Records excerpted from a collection
-----

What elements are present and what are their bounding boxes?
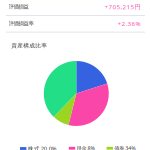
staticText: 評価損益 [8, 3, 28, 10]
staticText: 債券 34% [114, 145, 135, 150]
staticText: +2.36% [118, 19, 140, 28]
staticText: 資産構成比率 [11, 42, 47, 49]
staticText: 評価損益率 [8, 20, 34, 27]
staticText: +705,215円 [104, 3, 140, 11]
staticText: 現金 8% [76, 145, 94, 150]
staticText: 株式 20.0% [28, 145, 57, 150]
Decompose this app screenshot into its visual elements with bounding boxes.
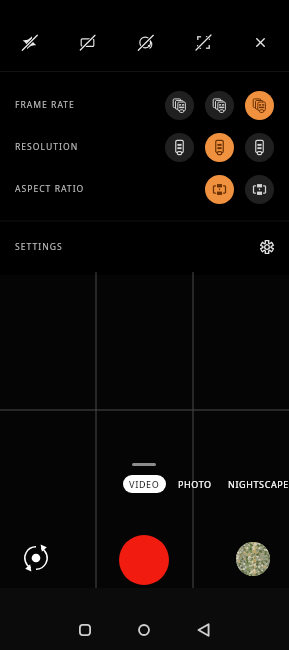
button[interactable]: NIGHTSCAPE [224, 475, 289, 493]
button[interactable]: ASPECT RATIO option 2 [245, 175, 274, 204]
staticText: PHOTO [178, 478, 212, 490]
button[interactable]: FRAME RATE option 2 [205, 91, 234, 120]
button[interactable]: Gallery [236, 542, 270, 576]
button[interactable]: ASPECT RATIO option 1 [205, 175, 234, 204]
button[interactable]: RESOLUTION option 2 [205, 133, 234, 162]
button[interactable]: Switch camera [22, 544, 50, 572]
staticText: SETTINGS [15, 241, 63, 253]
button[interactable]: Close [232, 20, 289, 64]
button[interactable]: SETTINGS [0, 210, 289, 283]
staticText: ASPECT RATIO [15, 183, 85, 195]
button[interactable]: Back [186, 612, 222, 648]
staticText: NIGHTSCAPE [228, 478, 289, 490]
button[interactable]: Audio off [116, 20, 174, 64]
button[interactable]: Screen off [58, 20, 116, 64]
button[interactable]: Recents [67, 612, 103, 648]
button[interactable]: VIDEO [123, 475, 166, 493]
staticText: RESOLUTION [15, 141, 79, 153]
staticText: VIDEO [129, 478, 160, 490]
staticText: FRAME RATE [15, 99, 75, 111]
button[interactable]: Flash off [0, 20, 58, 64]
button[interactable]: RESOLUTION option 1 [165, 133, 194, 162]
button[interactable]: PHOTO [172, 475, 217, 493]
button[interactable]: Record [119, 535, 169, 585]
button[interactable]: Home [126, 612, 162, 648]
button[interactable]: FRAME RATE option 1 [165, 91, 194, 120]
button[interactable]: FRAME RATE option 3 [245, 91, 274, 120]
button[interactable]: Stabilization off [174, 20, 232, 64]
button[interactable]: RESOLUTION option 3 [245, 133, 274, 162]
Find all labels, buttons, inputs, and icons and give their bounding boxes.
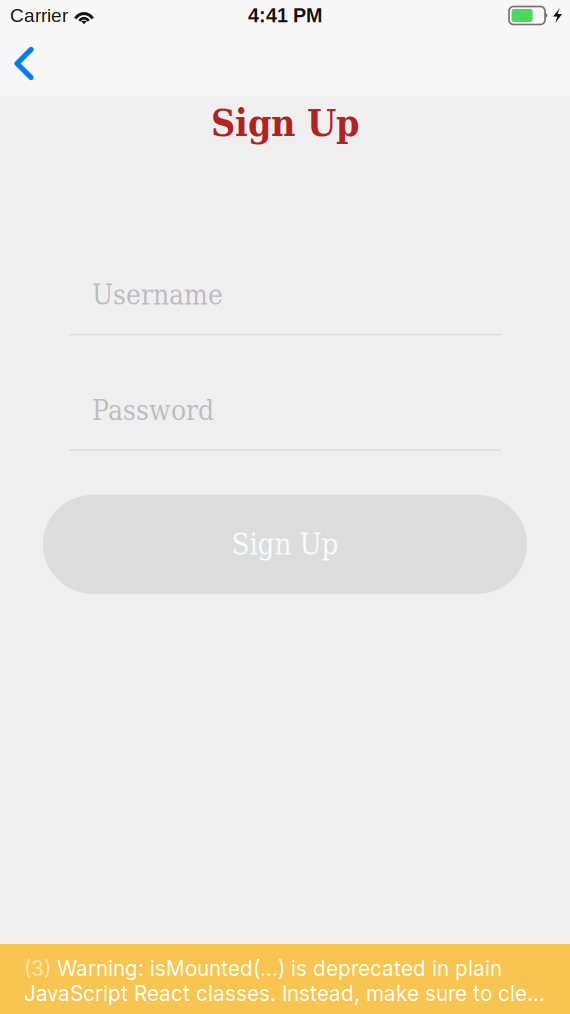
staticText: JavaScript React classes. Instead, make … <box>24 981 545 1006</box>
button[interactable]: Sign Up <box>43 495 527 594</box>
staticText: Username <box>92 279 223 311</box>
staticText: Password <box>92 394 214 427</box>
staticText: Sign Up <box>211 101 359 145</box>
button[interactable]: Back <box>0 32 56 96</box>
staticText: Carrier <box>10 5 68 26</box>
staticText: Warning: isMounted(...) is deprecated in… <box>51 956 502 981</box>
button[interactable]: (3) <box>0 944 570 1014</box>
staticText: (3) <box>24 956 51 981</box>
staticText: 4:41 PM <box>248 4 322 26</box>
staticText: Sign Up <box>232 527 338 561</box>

-----

» **Brief**:
Take the records above and transcribe them exactly, dropping every picture.

» **Final answer**:
What elements are present and what are their bounding boxes?
staticText: 評価損益 [8, 3, 28, 10]
staticText: 債券 34% [114, 145, 135, 150]
staticText: +2.36% [118, 19, 140, 28]
staticText: 資産構成比率 [11, 42, 47, 49]
staticText: 評価損益率 [8, 20, 34, 27]
staticText: +705,215円 [104, 3, 140, 11]
staticText: 現金 8% [76, 145, 94, 150]
staticText: 株式 20.0% [28, 145, 57, 150]
Decompose this app screenshot into its visual elements with bounding boxes.
button[interactable]: NIGHTSCAPE [224, 475, 289, 493]
button[interactable]: ASPECT RATIO option 2 [245, 175, 274, 204]
staticText: PHOTO [178, 478, 212, 490]
button[interactable]: FRAME RATE option 2 [205, 91, 234, 120]
button[interactable]: Gallery [236, 542, 270, 576]
button[interactable]: ASPECT RATIO option 1 [205, 175, 234, 204]
button[interactable]: RESOLUTION option 2 [205, 133, 234, 162]
button[interactable]: Switch camera [22, 544, 50, 572]
staticText: SETTINGS [15, 241, 63, 253]
button[interactable]: Close [232, 20, 289, 64]
button[interactable]: SETTINGS [0, 210, 289, 283]
staticText: ASPECT RATIO [15, 183, 85, 195]
button[interactable]: Back [186, 612, 222, 648]
staticText: NIGHTSCAPE [228, 478, 289, 490]
button[interactable]: Audio off [116, 20, 174, 64]
button[interactable]: Screen off [58, 20, 116, 64]
button[interactable]: Recents [67, 612, 103, 648]
button[interactable]: VIDEO [123, 475, 166, 493]
staticText: RESOLUTION [15, 141, 79, 153]
staticText: VIDEO [129, 478, 160, 490]
staticText: FRAME RATE [15, 99, 75, 111]
button[interactable]: Flash off [0, 20, 58, 64]
button[interactable]: RESOLUTION option 1 [165, 133, 194, 162]
button[interactable]: PHOTO [172, 475, 217, 493]
button[interactable]: Record [119, 535, 169, 585]
button[interactable]: Home [126, 612, 162, 648]
button[interactable]: FRAME RATE option 1 [165, 91, 194, 120]
button[interactable]: FRAME RATE option 3 [245, 91, 274, 120]
button[interactable]: Stabilization off [174, 20, 232, 64]
button[interactable]: RESOLUTION option 3 [245, 133, 274, 162]
Find all labels, buttons, inputs, and icons and give their bounding boxes.
staticText: JavaScript React classes. Instead, make … <box>24 981 545 1006</box>
button[interactable]: Sign Up <box>43 495 527 594</box>
staticText: Username <box>92 279 223 311</box>
staticText: Password <box>92 394 214 427</box>
staticText: Sign Up <box>211 101 359 145</box>
button[interactable]: Back <box>0 32 56 96</box>
staticText: Carrier <box>10 5 68 26</box>
staticText: Warning: isMounted(...) is deprecated in… <box>51 956 502 981</box>
button[interactable]: (3) <box>0 944 570 1014</box>
staticText: (3) <box>24 956 51 981</box>
staticText: 4:41 PM <box>248 4 322 26</box>
staticText: Sign Up <box>232 527 338 561</box>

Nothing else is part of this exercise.